Actually, the courts have already ruled on this issue:
http://en.wikipedia.org/wiki/Quill_Corp._v._North_Dakota
Quill Corp. went even further than Amazon -- people actually installed Quill's software on their computers to check the inventory. The real question that needs to be answered here is to what extend the physical location of Amazon's subsidiaries affects the legal ability of the state of California to impose a tax on Amazon itself. -
Re:Amzon isnt dodging anything
Amazon has a presence in every internet connected household in California. Anyone with an internet connection can go to http://amazon.com/ make a purchase and have it delivered to their home in California. To argue that Amazon does not have a "presence" is false. They are just as much in California as a store in the mall, or a liquor store on the corner.
As soon as people have to physically leave California to buy something from Amazon then Amazon can start making arguments about not being "in California".

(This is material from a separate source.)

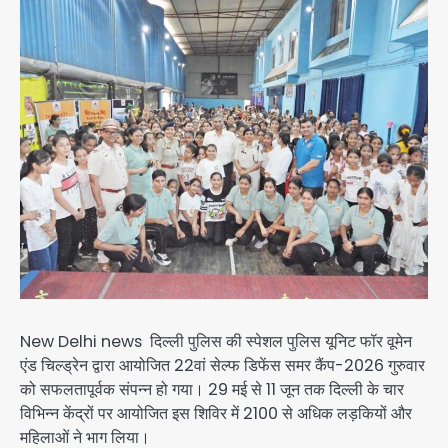
New Delhi news दिल्ली पुलिस की स्पेशल पुलिस यूनिट फॉर वूमेन
एंड चिल्ड्रेन द्वारा आयोजित 22वां सेल्फ डिफेंस समर कैंप-2026 गुरुवार
को सफलतापूर्वक संपन्न हो गया। 29 मई से 11 जून तक दिल्ली के चार
विभिन्न केंद्रों पर आयोजित इस शिविर में 2100 से अधिक लड़कियों और
महिलाओं ने भाग लिया।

This is a trivial matter for Amazon and the state to deal with. At the time of purchase, Amazon can check the zip code of the delivery location and tax the purchase according to where it is being delivered to. Now, if someone wants to purchase something in California and dodge a percent of two of sales tax by having it delivered to Nevada, let them. Those who live on the border of Oregon can dodge the tax completely. Of course, they will have to pay for a PO box, and then pay for gas to go pick it up.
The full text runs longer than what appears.